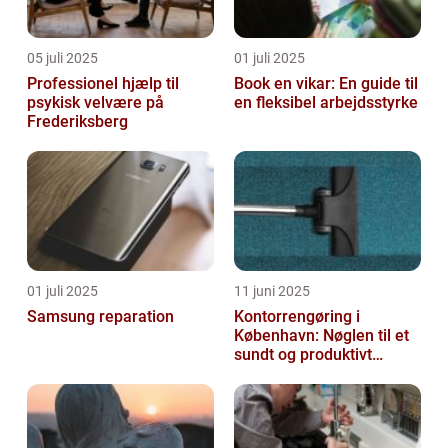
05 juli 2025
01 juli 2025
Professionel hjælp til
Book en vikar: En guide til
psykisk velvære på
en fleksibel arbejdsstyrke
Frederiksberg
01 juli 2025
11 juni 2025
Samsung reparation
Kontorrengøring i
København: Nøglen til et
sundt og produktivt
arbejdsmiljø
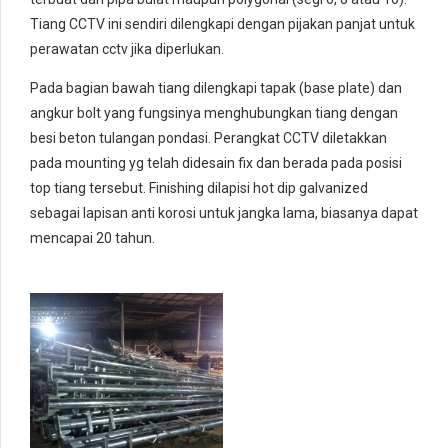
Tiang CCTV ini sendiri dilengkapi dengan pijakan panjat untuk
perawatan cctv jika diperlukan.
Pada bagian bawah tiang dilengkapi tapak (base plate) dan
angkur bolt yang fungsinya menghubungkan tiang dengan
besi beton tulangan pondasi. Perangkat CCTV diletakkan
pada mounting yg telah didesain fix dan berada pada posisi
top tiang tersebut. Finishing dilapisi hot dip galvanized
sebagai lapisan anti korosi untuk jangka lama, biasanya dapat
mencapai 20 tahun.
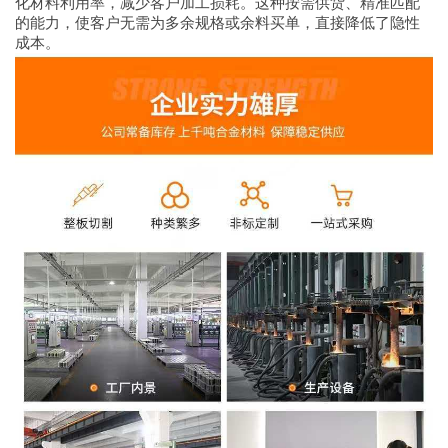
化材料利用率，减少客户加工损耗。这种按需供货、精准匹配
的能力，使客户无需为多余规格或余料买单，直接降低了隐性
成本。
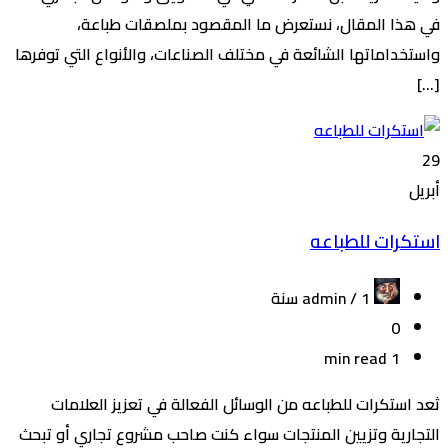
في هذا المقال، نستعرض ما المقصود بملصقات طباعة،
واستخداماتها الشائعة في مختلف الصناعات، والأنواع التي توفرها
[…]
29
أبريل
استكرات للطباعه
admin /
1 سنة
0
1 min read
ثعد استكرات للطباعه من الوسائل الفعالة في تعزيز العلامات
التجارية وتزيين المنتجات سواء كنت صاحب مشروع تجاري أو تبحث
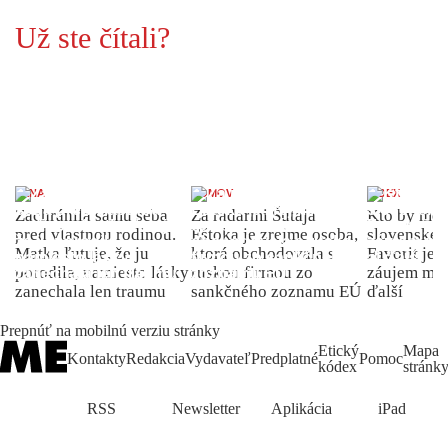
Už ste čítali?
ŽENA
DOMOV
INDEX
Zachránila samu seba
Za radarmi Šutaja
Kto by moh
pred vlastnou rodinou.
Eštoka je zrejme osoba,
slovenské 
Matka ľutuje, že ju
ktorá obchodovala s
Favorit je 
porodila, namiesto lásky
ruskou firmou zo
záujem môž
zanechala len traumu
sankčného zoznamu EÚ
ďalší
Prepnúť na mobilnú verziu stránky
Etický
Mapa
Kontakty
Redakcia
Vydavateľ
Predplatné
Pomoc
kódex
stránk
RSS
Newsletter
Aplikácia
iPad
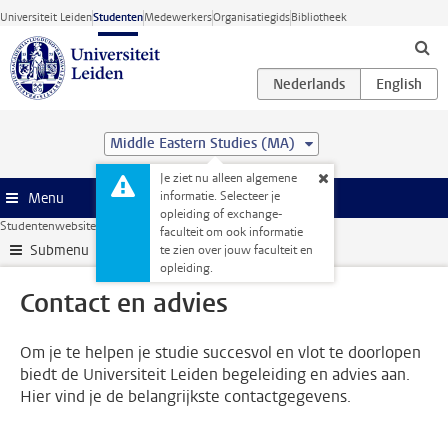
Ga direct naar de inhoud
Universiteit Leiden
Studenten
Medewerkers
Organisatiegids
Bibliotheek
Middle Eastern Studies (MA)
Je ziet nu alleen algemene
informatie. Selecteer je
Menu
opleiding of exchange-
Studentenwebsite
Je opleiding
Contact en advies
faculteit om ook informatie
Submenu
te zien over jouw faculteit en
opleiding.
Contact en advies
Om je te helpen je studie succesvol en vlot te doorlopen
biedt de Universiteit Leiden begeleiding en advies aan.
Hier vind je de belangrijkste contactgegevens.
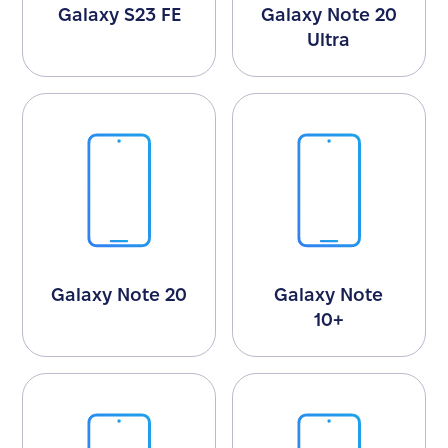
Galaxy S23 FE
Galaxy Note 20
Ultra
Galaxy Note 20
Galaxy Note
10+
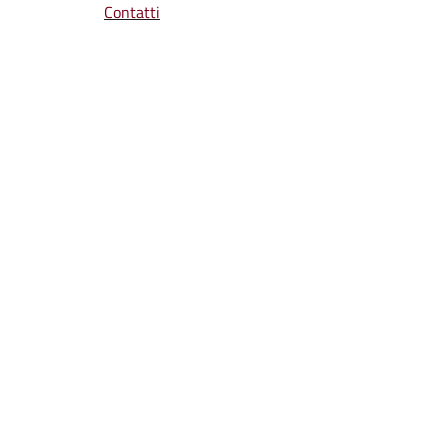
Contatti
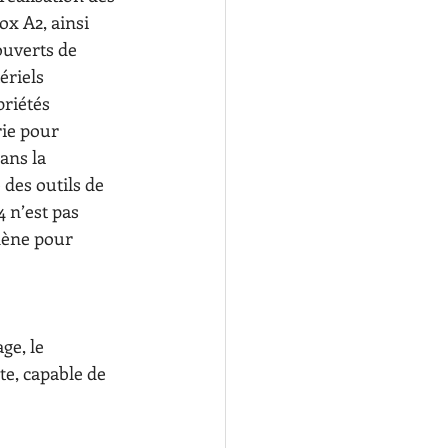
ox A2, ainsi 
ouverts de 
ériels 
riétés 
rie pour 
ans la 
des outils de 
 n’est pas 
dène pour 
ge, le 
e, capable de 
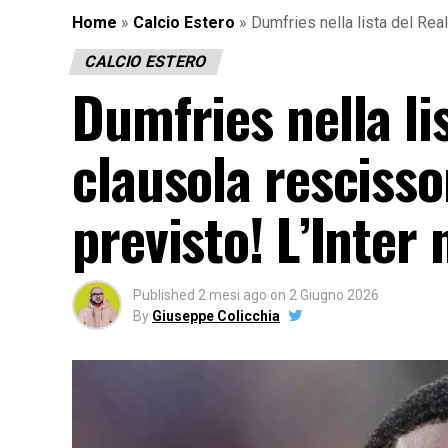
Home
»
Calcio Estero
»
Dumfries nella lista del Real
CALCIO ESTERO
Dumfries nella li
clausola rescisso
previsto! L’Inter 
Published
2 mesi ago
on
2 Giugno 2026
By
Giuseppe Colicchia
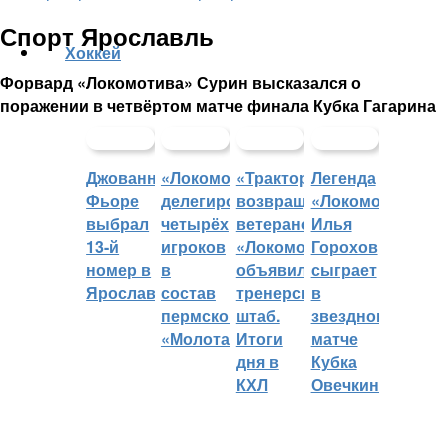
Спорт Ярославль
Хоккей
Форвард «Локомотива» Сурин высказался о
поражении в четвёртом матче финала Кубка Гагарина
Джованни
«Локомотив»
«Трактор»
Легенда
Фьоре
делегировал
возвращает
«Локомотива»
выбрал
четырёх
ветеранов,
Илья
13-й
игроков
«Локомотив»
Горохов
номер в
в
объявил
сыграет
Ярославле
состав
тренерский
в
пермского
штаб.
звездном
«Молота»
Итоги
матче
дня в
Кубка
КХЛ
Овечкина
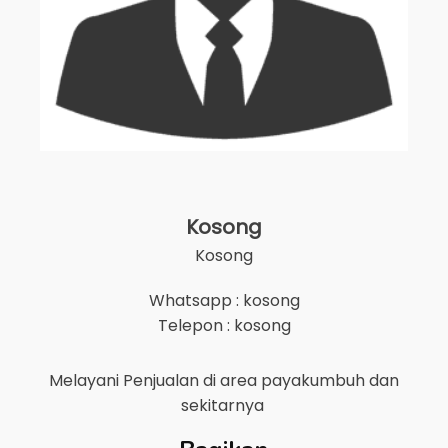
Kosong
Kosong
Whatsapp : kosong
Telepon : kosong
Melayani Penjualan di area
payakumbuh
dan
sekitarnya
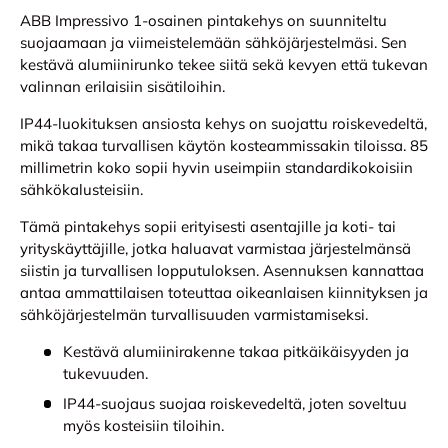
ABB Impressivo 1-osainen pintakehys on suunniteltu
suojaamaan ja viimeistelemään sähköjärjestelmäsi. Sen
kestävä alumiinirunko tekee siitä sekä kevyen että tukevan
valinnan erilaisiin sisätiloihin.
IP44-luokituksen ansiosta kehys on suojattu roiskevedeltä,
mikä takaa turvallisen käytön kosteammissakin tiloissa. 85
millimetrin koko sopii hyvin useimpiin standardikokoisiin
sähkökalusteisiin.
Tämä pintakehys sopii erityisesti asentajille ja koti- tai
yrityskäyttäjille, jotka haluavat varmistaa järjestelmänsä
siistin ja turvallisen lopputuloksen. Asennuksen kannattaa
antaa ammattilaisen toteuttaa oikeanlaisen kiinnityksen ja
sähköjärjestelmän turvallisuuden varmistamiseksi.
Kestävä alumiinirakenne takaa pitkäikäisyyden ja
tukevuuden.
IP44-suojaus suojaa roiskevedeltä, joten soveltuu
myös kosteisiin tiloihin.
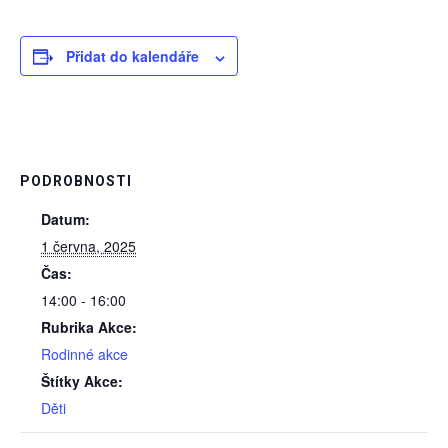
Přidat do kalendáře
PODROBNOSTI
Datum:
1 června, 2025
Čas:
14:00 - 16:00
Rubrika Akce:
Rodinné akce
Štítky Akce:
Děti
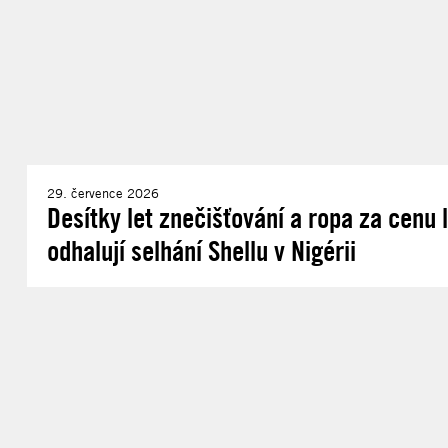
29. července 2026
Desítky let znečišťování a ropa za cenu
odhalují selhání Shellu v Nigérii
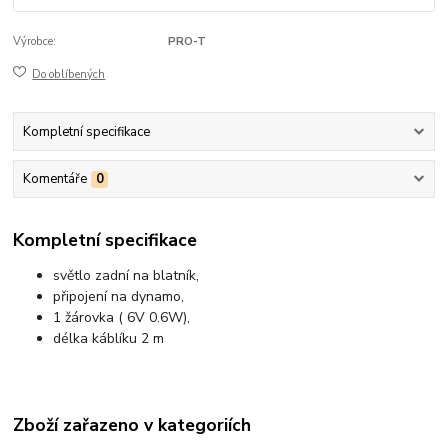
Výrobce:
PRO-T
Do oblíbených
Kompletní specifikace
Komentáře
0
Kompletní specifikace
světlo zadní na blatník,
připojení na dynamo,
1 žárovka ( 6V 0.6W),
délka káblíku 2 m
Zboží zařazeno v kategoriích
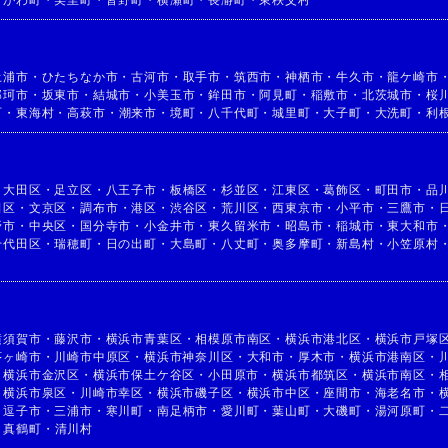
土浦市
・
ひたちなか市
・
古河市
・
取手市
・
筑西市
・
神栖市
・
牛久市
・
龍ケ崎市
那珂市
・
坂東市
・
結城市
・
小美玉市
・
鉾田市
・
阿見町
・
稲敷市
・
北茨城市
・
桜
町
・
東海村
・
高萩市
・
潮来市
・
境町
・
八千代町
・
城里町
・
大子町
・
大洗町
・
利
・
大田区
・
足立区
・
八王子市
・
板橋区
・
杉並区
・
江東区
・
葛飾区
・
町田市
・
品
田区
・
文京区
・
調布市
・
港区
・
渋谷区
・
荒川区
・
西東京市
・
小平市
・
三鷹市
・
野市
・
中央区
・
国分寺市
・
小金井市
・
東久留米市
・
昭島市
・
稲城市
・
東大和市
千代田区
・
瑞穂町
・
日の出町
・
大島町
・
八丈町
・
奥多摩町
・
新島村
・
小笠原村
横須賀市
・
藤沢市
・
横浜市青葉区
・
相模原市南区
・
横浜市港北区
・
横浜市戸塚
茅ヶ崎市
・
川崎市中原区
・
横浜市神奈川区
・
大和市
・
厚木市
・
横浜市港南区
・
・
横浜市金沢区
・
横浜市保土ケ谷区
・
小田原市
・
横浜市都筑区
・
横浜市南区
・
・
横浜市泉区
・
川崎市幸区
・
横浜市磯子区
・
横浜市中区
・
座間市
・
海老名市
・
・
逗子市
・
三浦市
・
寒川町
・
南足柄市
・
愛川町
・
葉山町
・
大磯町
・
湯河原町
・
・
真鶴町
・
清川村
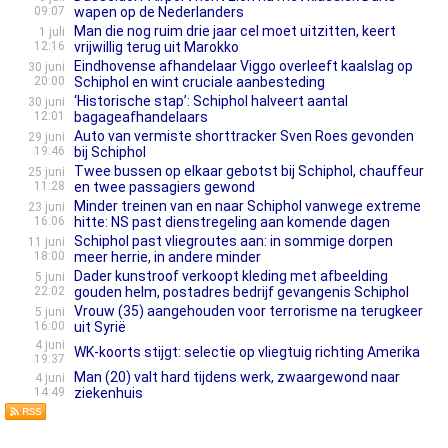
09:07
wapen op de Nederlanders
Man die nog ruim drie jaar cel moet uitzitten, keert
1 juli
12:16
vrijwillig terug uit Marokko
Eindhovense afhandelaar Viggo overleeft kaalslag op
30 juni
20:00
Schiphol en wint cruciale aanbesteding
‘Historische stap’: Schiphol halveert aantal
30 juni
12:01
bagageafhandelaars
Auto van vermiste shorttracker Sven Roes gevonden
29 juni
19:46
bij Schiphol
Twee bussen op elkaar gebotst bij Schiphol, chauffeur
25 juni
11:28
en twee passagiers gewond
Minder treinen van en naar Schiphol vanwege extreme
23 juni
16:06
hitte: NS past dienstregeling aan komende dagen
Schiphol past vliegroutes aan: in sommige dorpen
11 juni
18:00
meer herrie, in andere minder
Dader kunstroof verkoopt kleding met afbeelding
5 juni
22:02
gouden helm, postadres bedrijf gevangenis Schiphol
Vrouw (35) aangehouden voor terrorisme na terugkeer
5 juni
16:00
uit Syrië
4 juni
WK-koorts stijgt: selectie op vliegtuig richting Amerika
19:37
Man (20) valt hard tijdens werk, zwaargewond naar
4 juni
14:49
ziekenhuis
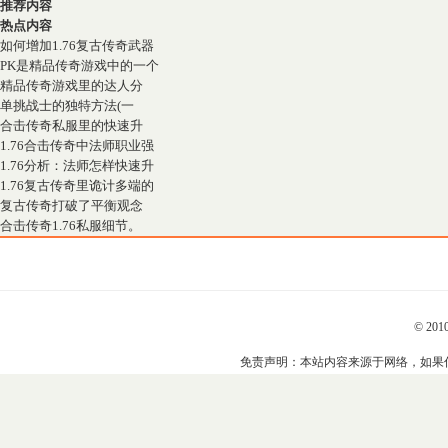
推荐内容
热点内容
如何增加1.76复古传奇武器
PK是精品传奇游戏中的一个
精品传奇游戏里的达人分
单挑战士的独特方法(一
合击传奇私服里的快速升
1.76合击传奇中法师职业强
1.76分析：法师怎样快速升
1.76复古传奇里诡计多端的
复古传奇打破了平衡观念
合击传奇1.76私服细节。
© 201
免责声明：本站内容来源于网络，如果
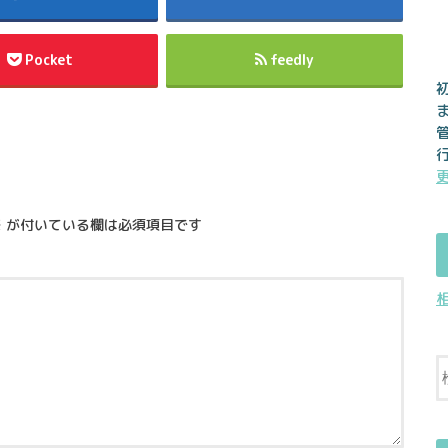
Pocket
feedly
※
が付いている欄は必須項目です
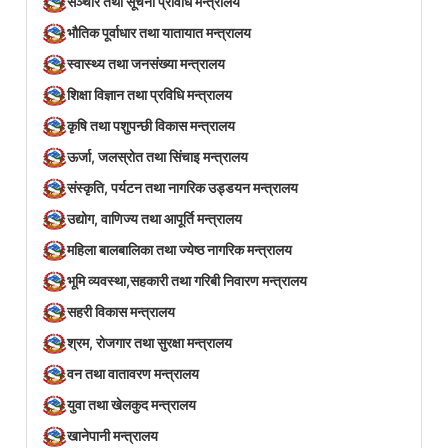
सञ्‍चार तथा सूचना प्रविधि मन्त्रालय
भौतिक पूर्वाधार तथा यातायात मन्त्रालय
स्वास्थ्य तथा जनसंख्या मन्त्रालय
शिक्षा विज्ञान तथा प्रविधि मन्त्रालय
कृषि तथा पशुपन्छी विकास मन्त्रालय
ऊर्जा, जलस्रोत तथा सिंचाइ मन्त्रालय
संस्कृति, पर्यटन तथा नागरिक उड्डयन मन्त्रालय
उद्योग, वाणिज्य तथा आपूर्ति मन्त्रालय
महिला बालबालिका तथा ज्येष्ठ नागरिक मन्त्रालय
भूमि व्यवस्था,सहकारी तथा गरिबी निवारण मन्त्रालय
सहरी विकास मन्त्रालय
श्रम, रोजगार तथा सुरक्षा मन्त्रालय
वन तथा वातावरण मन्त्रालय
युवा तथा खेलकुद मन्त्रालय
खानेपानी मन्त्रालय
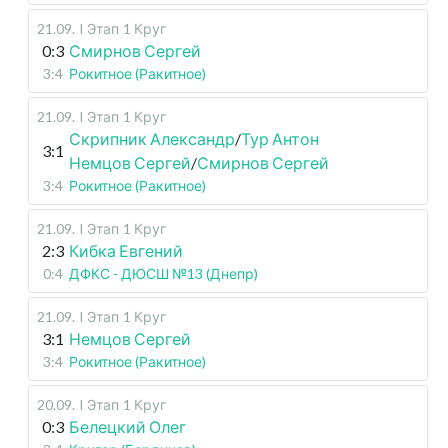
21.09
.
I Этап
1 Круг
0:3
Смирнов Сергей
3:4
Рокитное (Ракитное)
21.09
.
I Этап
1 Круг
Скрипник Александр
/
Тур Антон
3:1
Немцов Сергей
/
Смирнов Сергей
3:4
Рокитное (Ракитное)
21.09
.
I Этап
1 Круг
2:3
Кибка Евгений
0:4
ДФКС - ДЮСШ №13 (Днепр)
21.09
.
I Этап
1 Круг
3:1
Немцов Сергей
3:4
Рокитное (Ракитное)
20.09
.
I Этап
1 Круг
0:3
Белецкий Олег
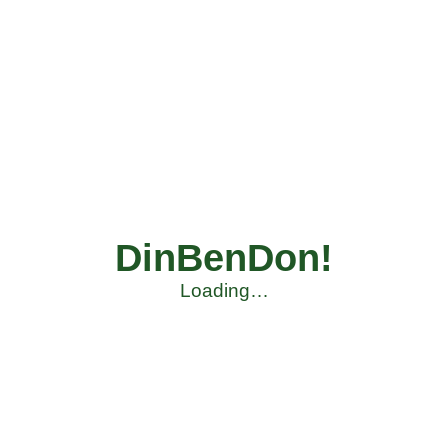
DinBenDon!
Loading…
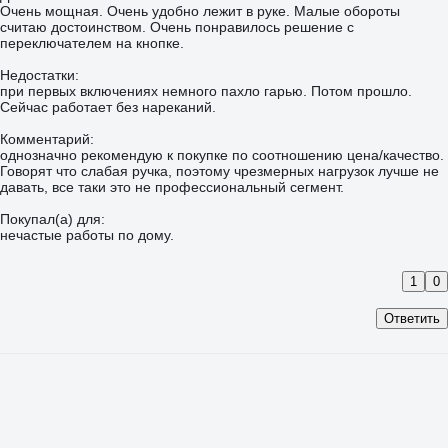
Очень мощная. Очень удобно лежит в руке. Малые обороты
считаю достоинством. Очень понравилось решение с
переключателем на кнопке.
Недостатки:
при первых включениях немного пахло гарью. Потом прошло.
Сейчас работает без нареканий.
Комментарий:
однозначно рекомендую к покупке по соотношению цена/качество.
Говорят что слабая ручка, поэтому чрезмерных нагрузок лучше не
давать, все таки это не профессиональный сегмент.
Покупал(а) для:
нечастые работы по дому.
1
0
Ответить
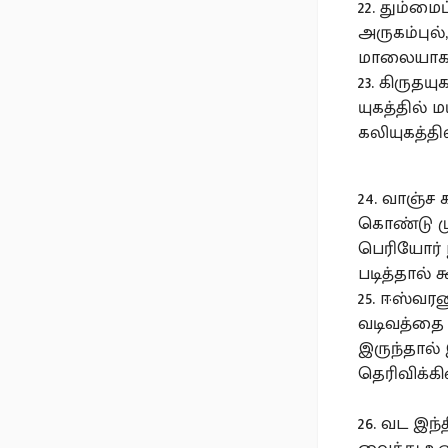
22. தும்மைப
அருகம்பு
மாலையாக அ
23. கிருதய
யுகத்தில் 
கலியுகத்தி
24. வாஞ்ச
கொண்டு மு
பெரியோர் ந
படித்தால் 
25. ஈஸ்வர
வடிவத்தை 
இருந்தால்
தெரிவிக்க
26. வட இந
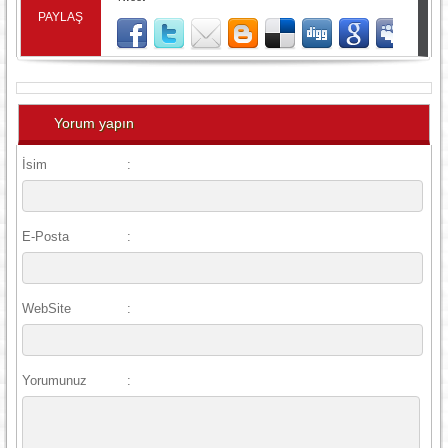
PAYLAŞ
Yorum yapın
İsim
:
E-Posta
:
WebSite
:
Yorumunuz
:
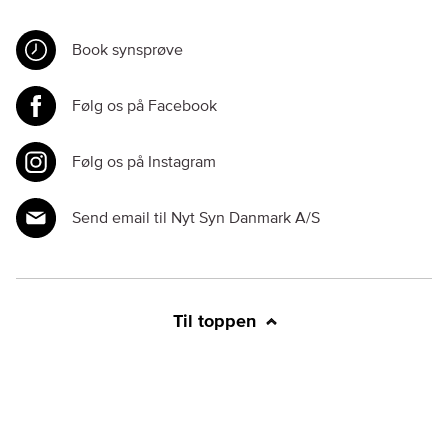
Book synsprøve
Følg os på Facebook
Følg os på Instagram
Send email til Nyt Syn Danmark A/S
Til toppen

_ _ _ _ _ _ _

== Task details ==
From the records above, pick out and copy each line holding the word "Universiteit".

== Worked solution ==
Universiteit Leiden
biedt de Universiteit Leiden begeleiding en advies aan.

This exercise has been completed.